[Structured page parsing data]
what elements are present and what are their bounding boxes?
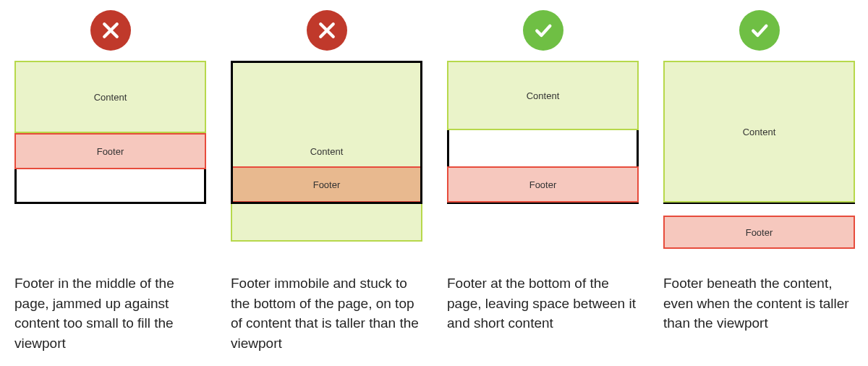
footer-label: Footer: [746, 227, 773, 238]
diagram-3: Content Footer Footer at the bottom of t…: [447, 10, 639, 353]
footer-region: Footer: [14, 133, 206, 169]
footer-region: Footer: [663, 216, 855, 249]
caption: Footer in the middle of the page, jammed…: [14, 273, 206, 353]
caption: Footer beneath the content, even when th…: [663, 273, 855, 333]
footer-label: Footer: [529, 179, 557, 190]
cross-icon: [307, 10, 347, 51]
diagram-4: Content Footer Footer beneath the conten…: [663, 10, 855, 353]
viewport-frame: [231, 61, 422, 204]
layout-illustration: Content Footer: [447, 61, 639, 249]
cross-icon: [90, 10, 131, 51]
footer-region: Footer: [447, 166, 639, 203]
diagram-1: Content Footer Footer in the middle of t…: [14, 10, 206, 353]
content-label: Content: [743, 127, 776, 137]
content-label: Content: [527, 90, 560, 101]
caption: Footer immobile and stuck to the bottom …: [231, 273, 422, 353]
footer-label: Footer: [97, 146, 124, 157]
layout-illustration: Content Footer: [663, 61, 855, 249]
layout-illustration: Content Footer: [231, 61, 422, 249]
content-label: Content: [94, 92, 127, 103]
diagram-2: Content Footer Footer immobile and stuck…: [231, 10, 422, 353]
diagram-row: Content Footer Footer in the middle of t…: [14, 10, 854, 353]
content-region: Content: [14, 61, 206, 133]
content-region: Content: [447, 61, 639, 130]
caption: Footer at the bottom of the page, leavin…: [447, 273, 639, 333]
content-region: Content: [663, 61, 855, 203]
check-icon: [523, 10, 563, 51]
check-icon: [739, 10, 780, 51]
layout-illustration: Content Footer: [14, 61, 206, 249]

__TO DO__:
Check each line of the data above for the word "caption" and copy the ones where it is found.

__WRITTEN REPLY__:
caption: Footer in the middle of the page, jammed…: [14, 273, 206, 353]
caption: Footer beneath the content, even when th…: [663, 273, 855, 333]
caption: Footer immobile and stuck to the bottom …: [231, 273, 422, 353]
caption: Footer at the bottom of the page, leavin…: [447, 273, 639, 333]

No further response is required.